Economic activity has returned to Francistown albeit at a snail’s pace in the midst of the COVID-19 outbreak. This follows the gradual lifting of the lockdown on May 8. The Central Business District (CBD) in Botswana’s second largest city is teeming with people although at a lower rate unlike before the coronavirus epidemic. Mmegi Staffer LEBOGANG MOSIKARE observes
FRANCISTOWN: Life has finally returned to one of the city’s busiest places, Francistown transport terminus.
Passengers from villages within the city’s environs, who literally became as rare as a hen’s tooth following the enactment of the lockdown, are beginning to trickle into the city centre.
Two of the city’s busiest highways-flyover and Thapama Interchange road popularly known as Spaghetti-which were almost deserted now have more traffic volumes.
But this is at very low levels as opposed to the period before the coronavirus pandemic reared its head ugly in the country.
The bus and taxi rank is squeaky clean after a business volunteer engaged his cleaning services company to tidy it up for free as part of his contribution to the COVID-19 Relief Fund during the lockdown.

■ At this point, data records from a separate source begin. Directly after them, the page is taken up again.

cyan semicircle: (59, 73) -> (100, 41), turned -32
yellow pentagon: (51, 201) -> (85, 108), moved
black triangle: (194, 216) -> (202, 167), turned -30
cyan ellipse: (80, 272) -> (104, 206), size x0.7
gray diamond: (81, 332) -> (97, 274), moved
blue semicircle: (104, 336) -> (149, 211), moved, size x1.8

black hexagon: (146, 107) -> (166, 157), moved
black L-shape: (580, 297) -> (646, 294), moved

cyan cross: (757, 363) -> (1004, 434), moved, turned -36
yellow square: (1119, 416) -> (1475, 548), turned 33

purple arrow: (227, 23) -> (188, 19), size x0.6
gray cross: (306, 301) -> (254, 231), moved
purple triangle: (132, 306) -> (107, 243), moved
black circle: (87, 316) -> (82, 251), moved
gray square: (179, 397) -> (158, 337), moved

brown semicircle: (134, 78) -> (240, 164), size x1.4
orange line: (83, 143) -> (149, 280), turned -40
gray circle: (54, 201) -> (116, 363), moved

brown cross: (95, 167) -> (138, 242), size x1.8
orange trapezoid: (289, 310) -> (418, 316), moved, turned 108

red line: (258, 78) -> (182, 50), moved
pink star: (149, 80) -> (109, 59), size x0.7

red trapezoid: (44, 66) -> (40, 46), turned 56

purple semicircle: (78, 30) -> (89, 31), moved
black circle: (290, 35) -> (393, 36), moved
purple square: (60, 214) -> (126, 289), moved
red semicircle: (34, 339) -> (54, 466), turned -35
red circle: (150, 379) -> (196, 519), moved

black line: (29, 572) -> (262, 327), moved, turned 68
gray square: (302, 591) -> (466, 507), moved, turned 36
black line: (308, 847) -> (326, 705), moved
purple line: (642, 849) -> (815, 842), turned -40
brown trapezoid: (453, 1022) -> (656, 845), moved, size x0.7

The Francistown transport terminus, is with due respect, one of the most dirtiest places in the city courtesy of informal traders who generate most of the waste at the terminus.
However, as of Wednesday this week, they were yet to set up their temporary stalls at the bus rank because it first has to be disinfected.
Before the stay-at-home rule was put into practice, most pavements within the CBD were almost impassable.
While vendors were in a rat race to generate money, they also generated waste. Hence it was not surprising that they sometimes entered into a collision course with the Francistown City Council over the generation and proper storage and disposal of waste.
To ameliorate the movement of people and problems that come up with the generation of waste within the CBD, the municipality ended up demarcating all its open spaces in order to cater for more vendors since some of them had occupied chunks of space to the detriment of many.
After the enactment of the stay-at-home rule, it was not commonplace to see people walking along various roads to and from work in the morning and evening.
But the situation is now getting better after the easing of the lockdown although in some places it almost takes forever for three passengers to fill a taxi as is now required by the law.
This situation has led some taxi drivers to detour from their usual routes in order to find passengers who will fill some of the empty seats.
Although detouring to find customers make economic sense to the taxi drivers, it has in some instances caused employees to come late for work.
The transport industry is a lynchpin of any economy hence it is now not surprising to hear a taxi driver telling his customers to alight from his taxi if they are not comfortable when he detours to look for
Even though some of the passengers may be aware that public transport laws do not allow taxi drivers to detour to look for more passengers, they are in a literal sense at the mercy of drivers. Of course, it is a fact that some employees will use the taxi problem as a smokescreen for coming late to work.
The chairperson of Botswana Taxi, Truckers and Bus Association in Francistown, Tymon Matebesi, said that although they welcome the move by government to allow them to trade, they have incurred huge loses due to spending a lot of time without generating income to support themselves and families.
Matebesi said that their woes are compounded by the fact that they are not sure if government will compensate them for the lost income.
Life is also springing up along Haskins Street. The street, popularly known as Bulawayo Street, is one of the busiest in Francistown.
It is called Bulawayo Street because it is mostly frequented by Zimbabweans coming into Botswana to buy goods at Chinese shops. Zimbabweans have inundated this street since the advent of the political and economic meltdown in Zimbabwe which some blame on the policies of Zanu-PF and late President, Robert Mugabe.
With the winter season already on our doorsteps, there was an outcry from some sections of society especially women who are pregnant and in confinement.
The shrills of the women even reached the hallowed halls of Parliament where some legislators across the political spectrum pleaded for shops which sell children’s clothes to be included in the list of enterprises that will be allowed to trade after the gradual lifting of the lockdown.
On Tuesday afternoon, Mmegi observed that most Chinese shops, which sell children’s clothing at cheaper prices, were operating while workers were busy packing winter clothes in major stores like Pep.
People from all walks of life who were mostly wearing homemade masks were also busy buying various wares mostly clothing along Bulawayo Street.
In some quarters the situation shows that while COVID-19 is a curse that needs to be exterminated forthwith, it also brought business opportunities to some informal traders.
Mmegi also discovered one disturbing but popular scene behind some Chinese shops along Haskins Street and Absa Bank Botswana; human excretion.
The faeces and urine along this alleyway and others within the CBD were fresh in contrast to the dry ones this reporter saw before the stay-at-home measure was enacted.
The moderate opening of the economy has surely rekindled happy memories of the past when one is sure to walk past fellow human beings along backstreets instead of thinking of being attacked.